Data access latencies and bandwidth bottlenecks frequently represent major limiting factors for the computational effectiveness of many-core processor architectures. This presentation introduces two
conceptually complementary approaches to reduce the synchronization overheads for coherence
maintenance and to improve the locality between computing resources and data: Region-based cache
coherence and near memory acceleration.

A 2D array of compute tiles with multiple, heterogeneous RISC cores, two levels of caches and a tile-local
SRAM memory serves as reference processing platform. These compute tiles, various I/O tiles and a globally shared DDR SDRAM memory tile are interconnected by a meshed Network on Chip (NoC) with support for multiple quality of service levels. Overall, this processing architecture follows a distributed-
shared-memory model. The limited degree of parallelism in many embedded computing applications
also bounds the number of compute tiles possibly sharing associated data structures. Therefore, we favor region-based cache coherence (RBCC) among a limited number of compute tiles over global coherence approaches. Coherence regions are dynamically configured at runtime and comprise a number of arbitrary (adjacent or non-adjacent) compute tiles which are interconnected through regular NoC channels for the exchange of coherency protocol messages. We will show that region-based coherence allows maintaining substantially smaller coherence directories (e.g., by approx. 40% reduced in size for 16 tiles systems with up to 4 tiles per region) and shorter sharer checking latencies than global coherence. RBCC increases the locally usable intra-tile shared SRAM memories and may reduce execution times of sample video processing applications by 30% in comparison to message passing based parallelization. However, the benefits of RBCC may strongly depend on the task and data placement among tiles in the coherency region which can affect performance by up to an order of magnitude. Near memory processing using near memory accelerators (NMA) positions processing resources for specific data manipulations as close as possible to the data memory for the benefit of shortening access latencies and increasing compute efficiency.
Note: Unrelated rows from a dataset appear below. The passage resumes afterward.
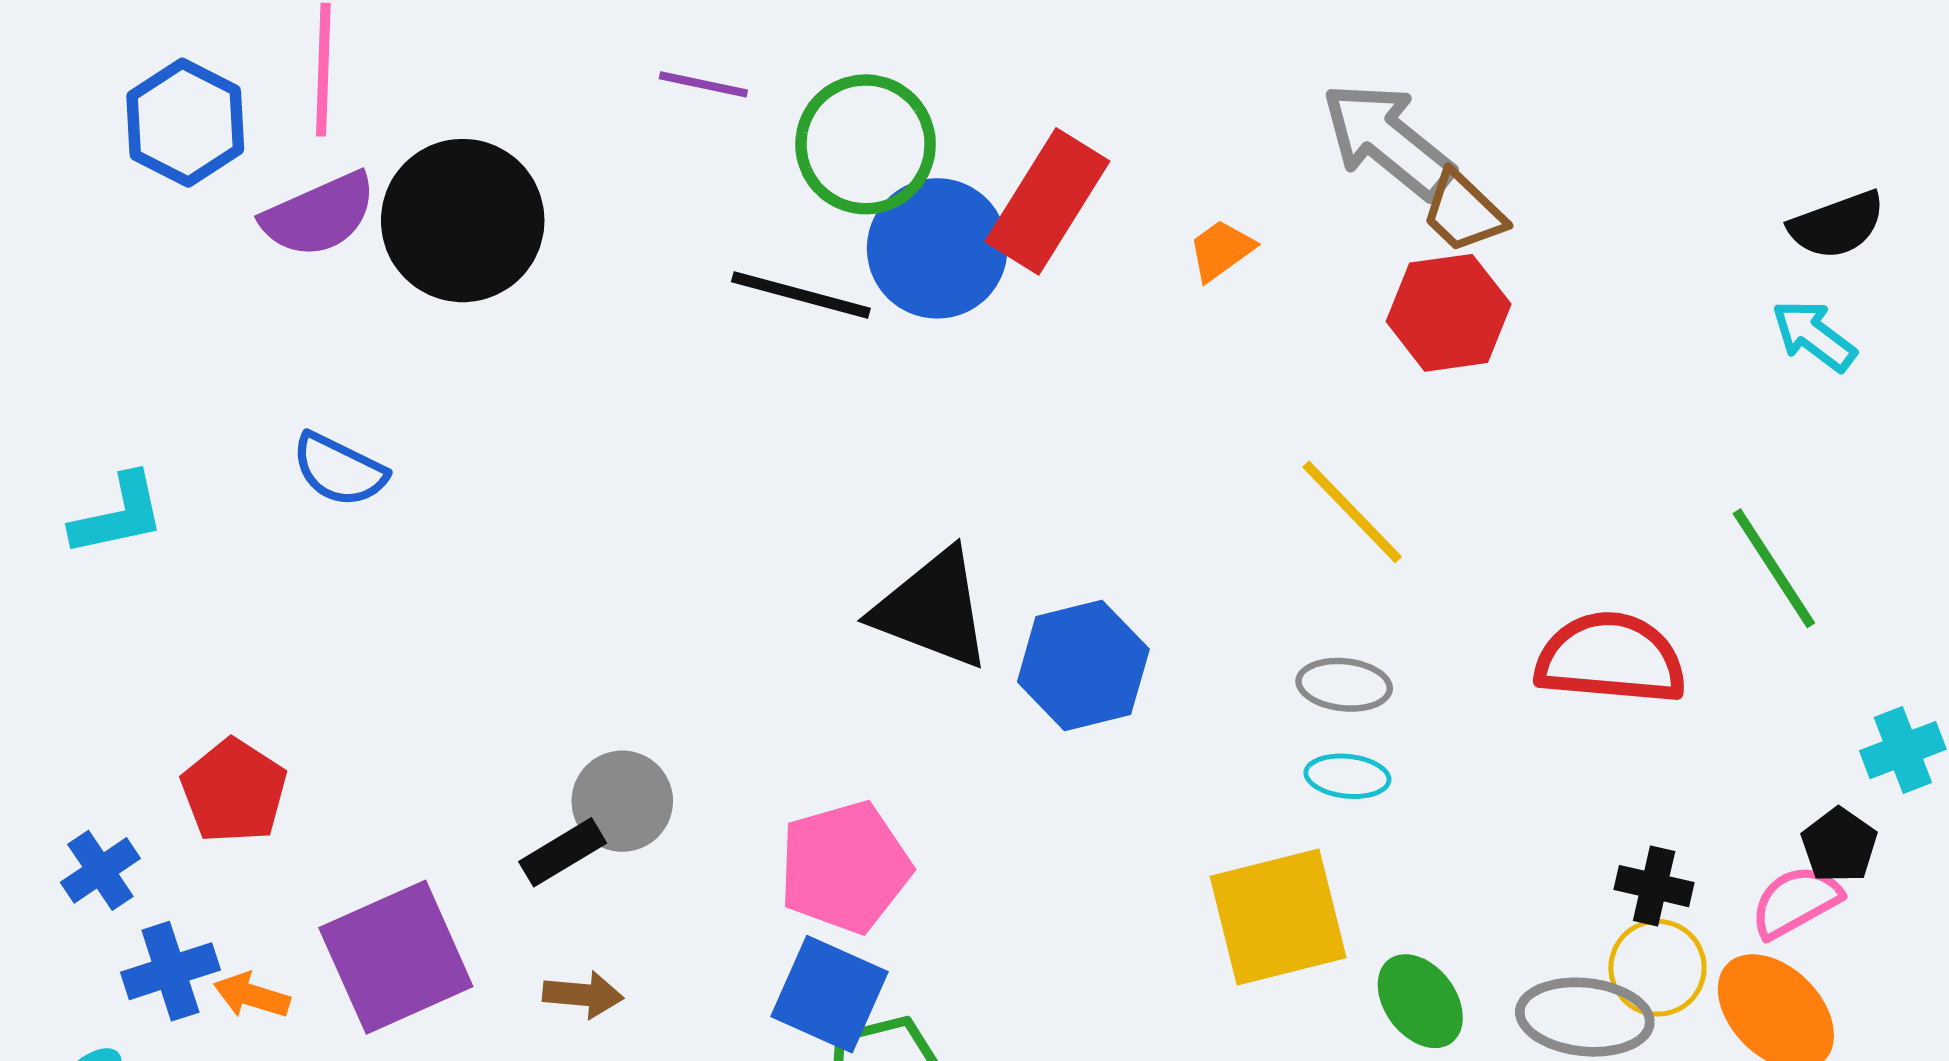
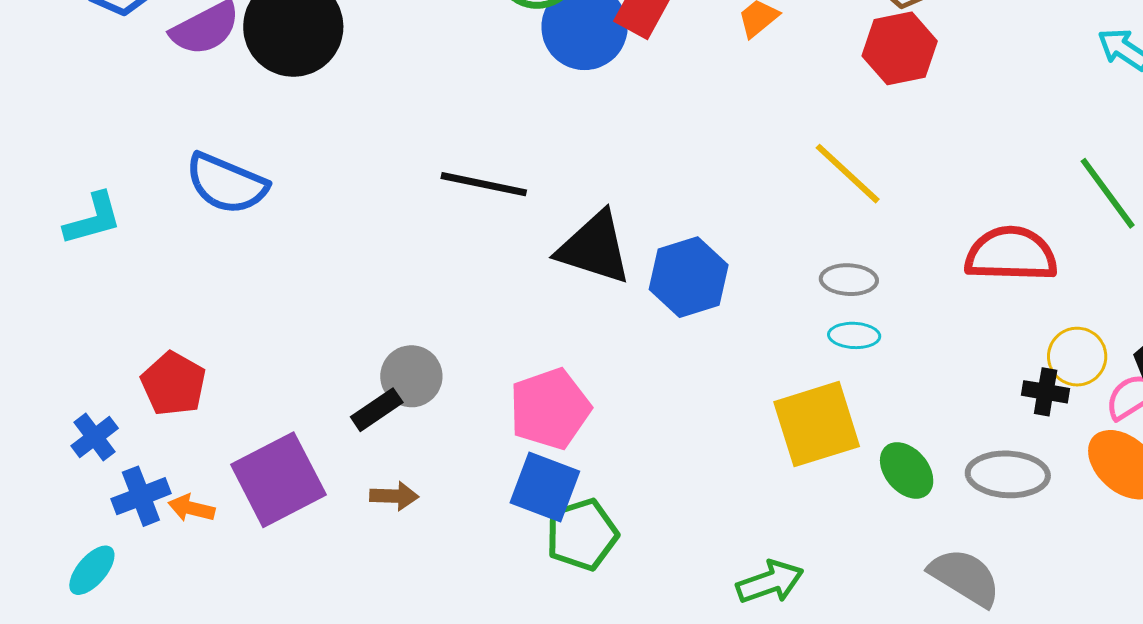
black line: (801, 295) -> (484, 184), moved
blue semicircle: (339, 470) -> (227, 184), size x1.4
yellow circle: (1657, 968) -> (1077, 357), moved

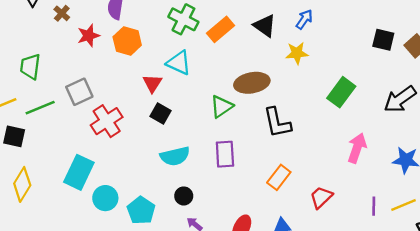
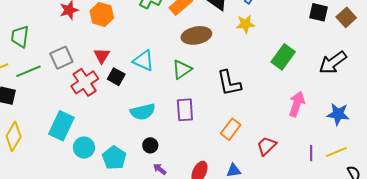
cyan triangle: (179, 63) -> (143, 61), moved
red triangle: (152, 83) -> (102, 56), moved
brown ellipse: (252, 83) -> (196, 35), moved
black square: (161, 114) -> (116, 77), moved

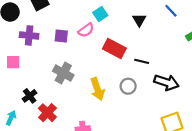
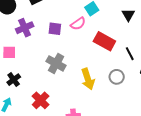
purple cross: (29, 35) -> (25, 28), turned -30
black line: (142, 61) -> (130, 54), turned 48
black cross: (30, 96) -> (14, 80), moved

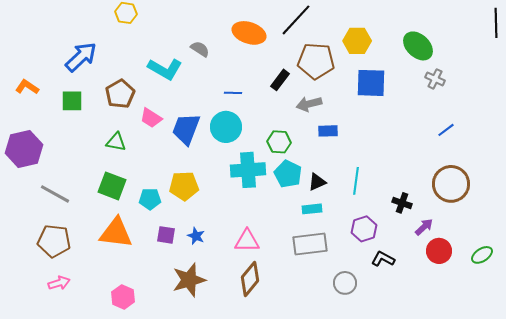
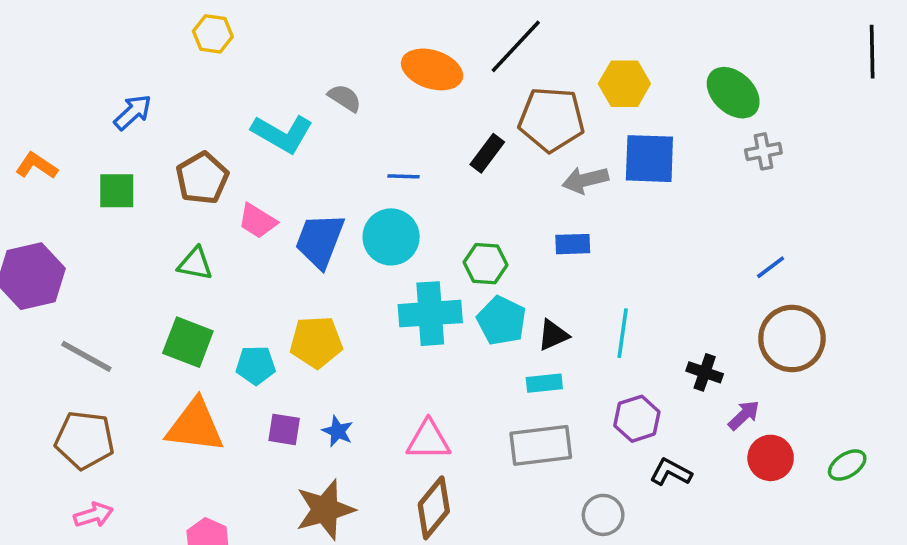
blue arrow: (81, 57) -> (133, 112), size x0.7
gray cross: (435, 79) -> (763, 151), turned -36
gray arrow: (309, 104) -> (585, 180), moved
blue line: (446, 130) -> (771, 267), moved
Andreas Herkersdorf is a professor in the Department of Electrical and Computer Engineering and also
affiliated to the Department of Informatics at Technical University of Munich (TUM). He received a Dr.
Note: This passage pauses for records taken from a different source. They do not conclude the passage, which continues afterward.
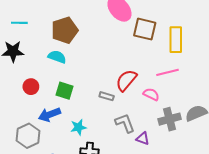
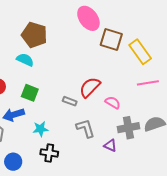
brown pentagon: (65, 30) -> (34, 35), turned 30
yellow rectangle: (176, 40) -> (140, 52), turned -40
pink line: (167, 72) -> (148, 83), moved
purple triangle: (143, 139) -> (110, 146), moved

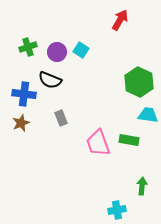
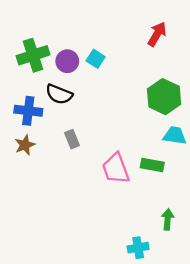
red arrow: (120, 20) -> (157, 34), moved
green cross: (28, 47) -> (33, 55), size x1.5

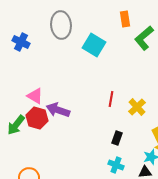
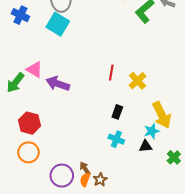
cyan square: (94, 45) -> (58, 24), moved
red hexagon: (37, 118) -> (29, 123), moved
green arrow: (16, 125) -> (15, 83), moved

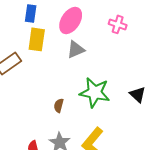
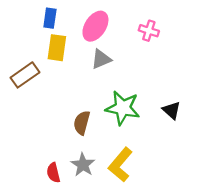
brown semicircle: (59, 105) -> (82, 123), size x1.5

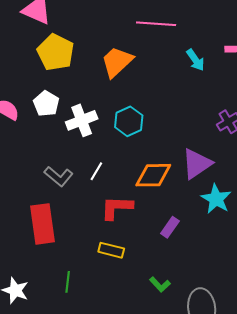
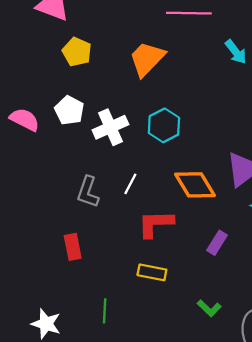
yellow pentagon: (56, 52) -> (77, 52), size x0.7
orange diamond: (153, 175) -> (195, 185), turned 63
gray L-shape: (59, 176) -> (88, 192), turned 72
red rectangle: (43, 224) -> (73, 247), size x0.6

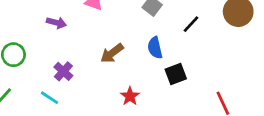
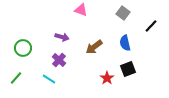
purple arrow: (56, 23) -> (62, 37), moved
black square: (176, 74) -> (128, 69), moved

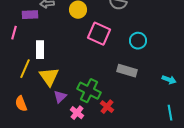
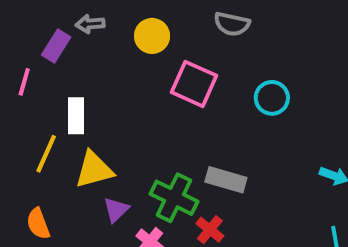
purple rectangle: (30, 15) -> (56, 46), turned -56
gray rectangle: (127, 71) -> (226, 180), moved
yellow triangle: (49, 77) -> (94, 170), turned 50

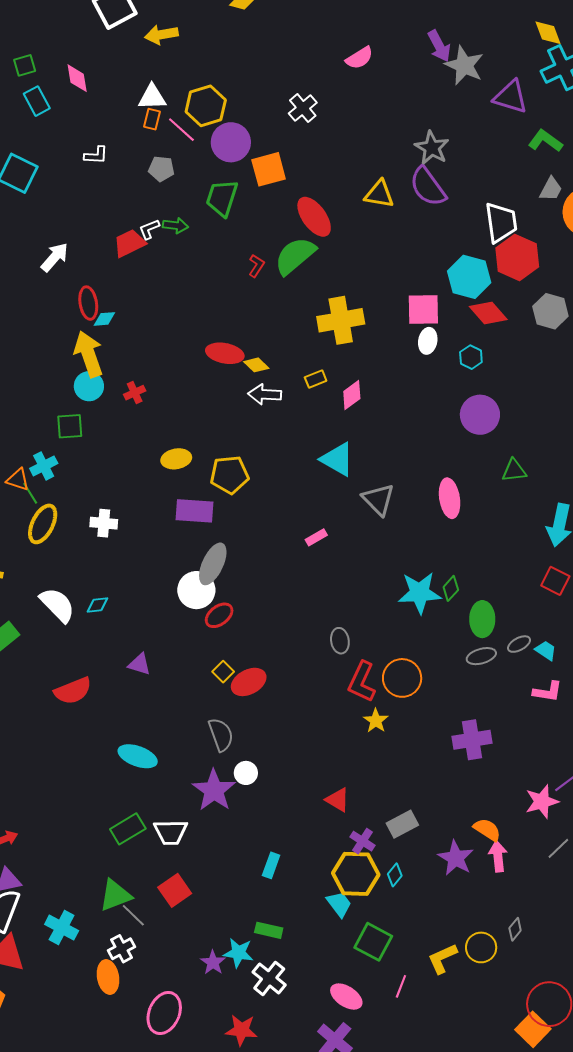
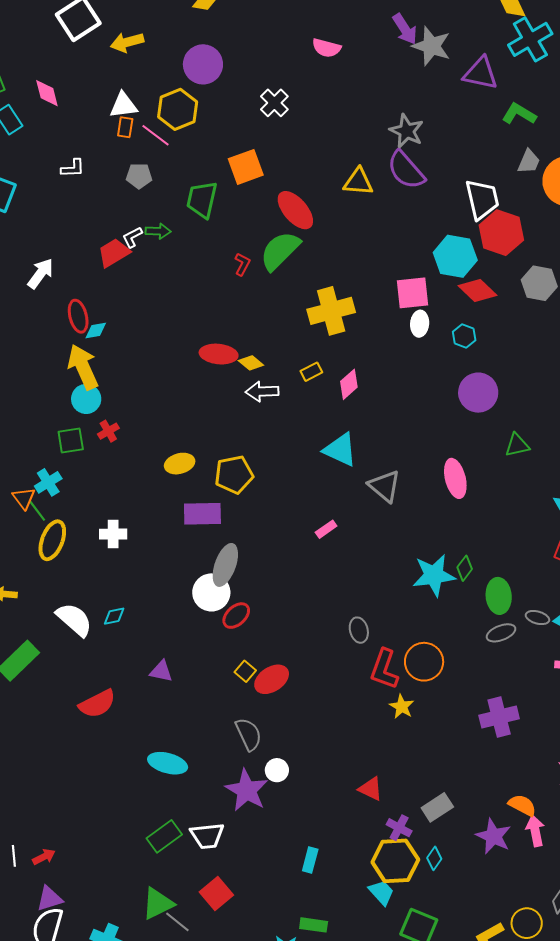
pink semicircle: (359, 58) -> (326, 48), turned 52
purple circle: (231, 142) -> (203, 64), moved
red cross: (135, 393) -> (108, 431), moved
orange triangle: (18, 480) -> (24, 498), turned 40
gray ellipse: (519, 644) -> (537, 618), turned 50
degree from ETH Zurich, Switzerland, in 1991. Between 1988 and 2003, he has been in technical and
management positions with the IBM Research Laboratory in Rüschlikon, Switzerland.
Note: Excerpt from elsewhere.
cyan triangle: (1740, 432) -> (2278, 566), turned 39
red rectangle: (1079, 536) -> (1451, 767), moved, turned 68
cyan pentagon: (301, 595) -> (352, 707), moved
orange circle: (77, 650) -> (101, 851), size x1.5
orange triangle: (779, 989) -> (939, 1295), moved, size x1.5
Since 2003, Dr. Herkersdorf leads the Chair of Integrated Systems at TUM. He is a senior member of the
IEEE, member of the DFG (German Research Foundation) Review Board and serves as editor for Springer and De Gruyter journals for design automation and information technology. His research interests include application-specific multi-processor architectures, IP network processing, Network on Chip and self-adaptive fault-tolerant computing.